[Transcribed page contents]
/---
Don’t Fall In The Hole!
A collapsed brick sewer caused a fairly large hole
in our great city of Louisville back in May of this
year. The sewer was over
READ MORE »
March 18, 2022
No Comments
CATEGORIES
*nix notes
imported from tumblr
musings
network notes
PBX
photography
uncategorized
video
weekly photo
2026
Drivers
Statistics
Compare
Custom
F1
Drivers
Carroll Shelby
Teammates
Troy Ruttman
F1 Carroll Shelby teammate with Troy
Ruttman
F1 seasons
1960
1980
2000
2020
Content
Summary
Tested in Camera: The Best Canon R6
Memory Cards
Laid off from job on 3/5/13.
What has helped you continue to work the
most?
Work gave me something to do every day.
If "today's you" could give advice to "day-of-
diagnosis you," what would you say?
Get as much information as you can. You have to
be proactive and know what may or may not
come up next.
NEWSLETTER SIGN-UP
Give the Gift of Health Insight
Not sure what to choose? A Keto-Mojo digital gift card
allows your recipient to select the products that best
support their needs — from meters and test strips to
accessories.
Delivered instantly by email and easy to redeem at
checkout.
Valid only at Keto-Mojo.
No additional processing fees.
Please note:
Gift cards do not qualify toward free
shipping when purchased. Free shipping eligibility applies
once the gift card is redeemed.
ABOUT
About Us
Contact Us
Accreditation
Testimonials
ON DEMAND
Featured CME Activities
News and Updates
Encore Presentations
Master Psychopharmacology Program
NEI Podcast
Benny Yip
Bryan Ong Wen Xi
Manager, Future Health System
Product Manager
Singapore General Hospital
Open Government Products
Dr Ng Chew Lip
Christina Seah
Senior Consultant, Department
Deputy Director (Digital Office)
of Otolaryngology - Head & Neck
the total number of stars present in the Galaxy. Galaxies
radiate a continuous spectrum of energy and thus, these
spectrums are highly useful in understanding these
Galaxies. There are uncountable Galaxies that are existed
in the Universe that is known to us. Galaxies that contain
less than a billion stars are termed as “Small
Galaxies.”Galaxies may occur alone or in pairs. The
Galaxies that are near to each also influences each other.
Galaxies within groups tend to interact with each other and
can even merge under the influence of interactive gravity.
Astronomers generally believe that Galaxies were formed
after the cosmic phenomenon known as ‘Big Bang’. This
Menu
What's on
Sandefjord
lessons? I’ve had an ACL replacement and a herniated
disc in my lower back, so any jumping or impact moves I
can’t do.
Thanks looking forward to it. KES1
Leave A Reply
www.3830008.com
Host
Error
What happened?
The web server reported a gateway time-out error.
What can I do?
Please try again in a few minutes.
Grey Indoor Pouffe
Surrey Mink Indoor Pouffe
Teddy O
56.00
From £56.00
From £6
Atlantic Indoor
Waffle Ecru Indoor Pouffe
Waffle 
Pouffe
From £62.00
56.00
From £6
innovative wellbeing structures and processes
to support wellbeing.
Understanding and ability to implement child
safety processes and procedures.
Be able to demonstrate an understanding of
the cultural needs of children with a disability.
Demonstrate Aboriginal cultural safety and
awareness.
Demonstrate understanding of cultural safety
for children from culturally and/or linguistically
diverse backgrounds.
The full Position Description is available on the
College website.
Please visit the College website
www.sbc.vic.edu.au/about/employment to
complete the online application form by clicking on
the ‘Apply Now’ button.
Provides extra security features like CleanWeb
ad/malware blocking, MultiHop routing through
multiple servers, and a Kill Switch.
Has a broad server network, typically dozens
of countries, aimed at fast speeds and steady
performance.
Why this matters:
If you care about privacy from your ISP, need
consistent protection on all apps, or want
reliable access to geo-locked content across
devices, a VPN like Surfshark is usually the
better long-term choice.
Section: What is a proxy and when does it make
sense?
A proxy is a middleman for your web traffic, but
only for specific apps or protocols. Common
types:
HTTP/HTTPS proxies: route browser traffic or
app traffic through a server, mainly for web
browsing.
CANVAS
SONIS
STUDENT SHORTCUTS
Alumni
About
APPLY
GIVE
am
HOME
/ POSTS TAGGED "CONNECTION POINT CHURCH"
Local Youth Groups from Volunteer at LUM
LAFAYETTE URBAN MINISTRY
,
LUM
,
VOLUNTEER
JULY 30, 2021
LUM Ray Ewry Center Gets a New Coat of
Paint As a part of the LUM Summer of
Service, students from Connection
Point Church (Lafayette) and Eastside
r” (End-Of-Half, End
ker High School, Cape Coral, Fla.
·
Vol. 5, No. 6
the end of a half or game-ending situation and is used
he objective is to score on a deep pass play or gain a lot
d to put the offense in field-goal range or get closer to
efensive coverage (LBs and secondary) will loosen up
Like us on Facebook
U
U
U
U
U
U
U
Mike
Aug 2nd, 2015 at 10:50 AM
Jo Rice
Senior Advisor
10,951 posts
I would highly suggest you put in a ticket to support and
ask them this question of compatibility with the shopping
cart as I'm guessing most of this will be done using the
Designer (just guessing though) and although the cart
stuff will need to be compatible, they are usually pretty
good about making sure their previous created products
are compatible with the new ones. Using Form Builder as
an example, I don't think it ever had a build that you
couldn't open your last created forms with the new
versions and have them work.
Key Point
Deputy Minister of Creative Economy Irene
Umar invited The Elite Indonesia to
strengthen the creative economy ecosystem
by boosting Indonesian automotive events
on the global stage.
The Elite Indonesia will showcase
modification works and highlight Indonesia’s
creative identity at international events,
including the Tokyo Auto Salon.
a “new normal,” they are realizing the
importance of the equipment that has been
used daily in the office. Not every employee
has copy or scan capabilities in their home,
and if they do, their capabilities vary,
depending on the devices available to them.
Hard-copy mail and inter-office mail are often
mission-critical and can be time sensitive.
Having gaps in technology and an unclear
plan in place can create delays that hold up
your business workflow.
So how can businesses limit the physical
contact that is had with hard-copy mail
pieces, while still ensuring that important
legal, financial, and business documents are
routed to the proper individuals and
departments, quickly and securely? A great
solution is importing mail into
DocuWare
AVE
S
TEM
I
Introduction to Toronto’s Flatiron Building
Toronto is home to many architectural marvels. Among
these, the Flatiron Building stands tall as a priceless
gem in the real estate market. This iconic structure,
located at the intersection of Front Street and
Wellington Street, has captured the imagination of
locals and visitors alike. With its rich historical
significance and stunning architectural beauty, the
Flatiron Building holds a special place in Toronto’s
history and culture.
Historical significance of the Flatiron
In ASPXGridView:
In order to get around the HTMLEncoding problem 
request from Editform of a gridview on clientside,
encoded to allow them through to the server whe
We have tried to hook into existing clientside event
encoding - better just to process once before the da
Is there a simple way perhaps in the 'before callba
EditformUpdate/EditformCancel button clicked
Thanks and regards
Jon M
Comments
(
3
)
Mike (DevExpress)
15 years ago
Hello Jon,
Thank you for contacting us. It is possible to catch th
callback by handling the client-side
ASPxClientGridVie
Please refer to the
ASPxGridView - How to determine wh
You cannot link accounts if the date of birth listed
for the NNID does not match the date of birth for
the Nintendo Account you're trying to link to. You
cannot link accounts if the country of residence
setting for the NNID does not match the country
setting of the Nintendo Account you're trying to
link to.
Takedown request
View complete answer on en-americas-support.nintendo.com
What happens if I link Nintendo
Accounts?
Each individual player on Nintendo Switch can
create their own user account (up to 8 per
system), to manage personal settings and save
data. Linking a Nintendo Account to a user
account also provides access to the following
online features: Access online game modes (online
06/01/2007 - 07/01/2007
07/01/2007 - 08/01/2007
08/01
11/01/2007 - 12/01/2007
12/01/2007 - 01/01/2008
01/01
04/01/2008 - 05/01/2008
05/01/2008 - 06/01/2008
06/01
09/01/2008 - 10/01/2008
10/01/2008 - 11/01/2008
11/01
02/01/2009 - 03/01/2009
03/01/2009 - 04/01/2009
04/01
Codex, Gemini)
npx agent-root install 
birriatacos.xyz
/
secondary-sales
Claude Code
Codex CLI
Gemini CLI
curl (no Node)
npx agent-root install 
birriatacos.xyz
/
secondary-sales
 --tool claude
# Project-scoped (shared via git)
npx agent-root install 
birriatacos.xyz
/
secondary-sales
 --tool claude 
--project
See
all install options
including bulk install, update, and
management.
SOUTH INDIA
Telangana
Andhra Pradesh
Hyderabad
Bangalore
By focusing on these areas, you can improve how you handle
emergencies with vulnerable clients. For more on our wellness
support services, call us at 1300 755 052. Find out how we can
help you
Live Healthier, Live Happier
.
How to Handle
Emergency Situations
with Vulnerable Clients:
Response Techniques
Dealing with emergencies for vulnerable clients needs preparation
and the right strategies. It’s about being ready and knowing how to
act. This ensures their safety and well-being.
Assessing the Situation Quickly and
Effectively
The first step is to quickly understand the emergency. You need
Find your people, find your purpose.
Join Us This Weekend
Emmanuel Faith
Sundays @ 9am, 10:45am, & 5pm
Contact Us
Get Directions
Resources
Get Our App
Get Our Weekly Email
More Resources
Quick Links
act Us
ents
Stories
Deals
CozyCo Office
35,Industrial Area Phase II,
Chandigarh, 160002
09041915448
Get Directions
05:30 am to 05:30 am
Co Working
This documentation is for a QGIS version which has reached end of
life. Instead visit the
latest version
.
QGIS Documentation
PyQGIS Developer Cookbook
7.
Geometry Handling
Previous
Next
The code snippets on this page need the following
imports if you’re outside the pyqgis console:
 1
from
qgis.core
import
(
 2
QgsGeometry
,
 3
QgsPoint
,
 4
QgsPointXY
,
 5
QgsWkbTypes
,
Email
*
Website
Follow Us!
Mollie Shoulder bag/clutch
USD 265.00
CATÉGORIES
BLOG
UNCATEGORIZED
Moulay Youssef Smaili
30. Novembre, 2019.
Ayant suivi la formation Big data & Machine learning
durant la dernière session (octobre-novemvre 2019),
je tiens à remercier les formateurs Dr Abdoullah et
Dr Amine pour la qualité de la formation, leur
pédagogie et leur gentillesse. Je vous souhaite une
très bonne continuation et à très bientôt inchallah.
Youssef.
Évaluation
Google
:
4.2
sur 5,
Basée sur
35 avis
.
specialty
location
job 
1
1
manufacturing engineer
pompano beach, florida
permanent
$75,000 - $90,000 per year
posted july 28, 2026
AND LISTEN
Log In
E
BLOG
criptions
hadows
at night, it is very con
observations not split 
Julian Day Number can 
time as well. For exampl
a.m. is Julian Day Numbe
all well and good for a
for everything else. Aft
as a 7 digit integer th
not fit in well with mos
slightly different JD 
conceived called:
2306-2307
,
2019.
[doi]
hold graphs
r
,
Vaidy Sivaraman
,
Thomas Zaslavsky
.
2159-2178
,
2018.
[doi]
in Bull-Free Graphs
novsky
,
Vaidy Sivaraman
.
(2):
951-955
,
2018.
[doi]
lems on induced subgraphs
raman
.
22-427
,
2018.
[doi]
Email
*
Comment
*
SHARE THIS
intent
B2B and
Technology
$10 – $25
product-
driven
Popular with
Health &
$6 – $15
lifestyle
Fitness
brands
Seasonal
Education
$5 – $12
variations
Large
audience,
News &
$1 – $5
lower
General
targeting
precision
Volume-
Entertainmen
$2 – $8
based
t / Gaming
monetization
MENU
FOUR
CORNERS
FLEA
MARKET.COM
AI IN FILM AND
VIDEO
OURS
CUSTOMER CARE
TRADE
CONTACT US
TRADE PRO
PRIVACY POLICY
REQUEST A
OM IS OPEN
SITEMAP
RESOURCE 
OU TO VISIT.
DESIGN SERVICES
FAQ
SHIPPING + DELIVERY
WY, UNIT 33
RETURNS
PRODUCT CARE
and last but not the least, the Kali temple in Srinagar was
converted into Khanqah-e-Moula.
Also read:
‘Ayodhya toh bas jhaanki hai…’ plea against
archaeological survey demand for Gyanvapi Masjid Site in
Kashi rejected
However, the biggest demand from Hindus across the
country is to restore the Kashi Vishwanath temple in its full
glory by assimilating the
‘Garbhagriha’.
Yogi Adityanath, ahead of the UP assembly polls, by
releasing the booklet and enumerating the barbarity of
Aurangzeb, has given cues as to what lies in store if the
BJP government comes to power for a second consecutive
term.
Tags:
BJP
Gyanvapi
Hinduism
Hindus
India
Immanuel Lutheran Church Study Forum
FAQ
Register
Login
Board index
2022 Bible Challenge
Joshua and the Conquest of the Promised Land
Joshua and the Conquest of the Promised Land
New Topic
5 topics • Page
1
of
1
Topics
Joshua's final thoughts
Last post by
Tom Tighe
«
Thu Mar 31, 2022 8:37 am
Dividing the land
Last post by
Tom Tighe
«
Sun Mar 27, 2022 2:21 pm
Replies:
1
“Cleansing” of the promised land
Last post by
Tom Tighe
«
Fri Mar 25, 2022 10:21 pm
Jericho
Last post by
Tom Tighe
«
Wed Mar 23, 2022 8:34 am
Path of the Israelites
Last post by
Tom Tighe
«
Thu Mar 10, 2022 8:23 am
\---
Starting at the line above that contains "Aug 2nd, 2015 at 10:50 AM", repeat each line exactly up to and including the line that contains "gem in the real", and stop there.

Aug 2nd, 2015 at 10:50 AM
Jo Rice
Senior Advisor
10,951 posts
I would highly suggest you put in a ticket to support and
ask them this question of compatibility with the shopping
cart as I'm guessing most of this will be done using the
Designer (just guessing though) and although the cart
stuff will need to be compatible, they are usually pretty
good about making sure their previous created products
are compatible with the new ones. Using Form Builder as
an example, I don't think it ever had a build that you
couldn't open your last created forms with the new
versions and have them work.
Key Point
Deputy Minister of Creative Economy Irene
Umar invited The Elite Indonesia to
strengthen the creative economy ecosystem
by boosting Indonesian automotive events
on the global stage.
The Elite Indonesia will showcase
modification works and highlight Indonesia’s
creative identity at international events,
including the Tokyo Auto Salon.
a “new normal,” they are realizing the
importance of the equipment that has been
used daily in the office. Not every employee
has copy or scan capabilities in their home,
and if they do, their capabilities vary,
depending on the devices available to them.
Hard-copy mail and inter-office mail are often
mission-critical and can be time sensitive.
Having gaps in technology and an unclear
plan in place can create delays that hold up
your business workflow.
So how can businesses limit the physical
contact that is had with hard-copy mail
pieces, while still ensuring that important
legal, financial, and business documents are
routed to the proper individuals and
departments, quickly and securely? A great
solution is importing mail into
DocuWare
AVE
S
TEM
I
Introduction to Toronto’s Flatiron Building
Toronto is home to many architectural marvels. Among
these, the Flatiron Building stands tall as a priceless
gem in the real estate market. This iconic structure,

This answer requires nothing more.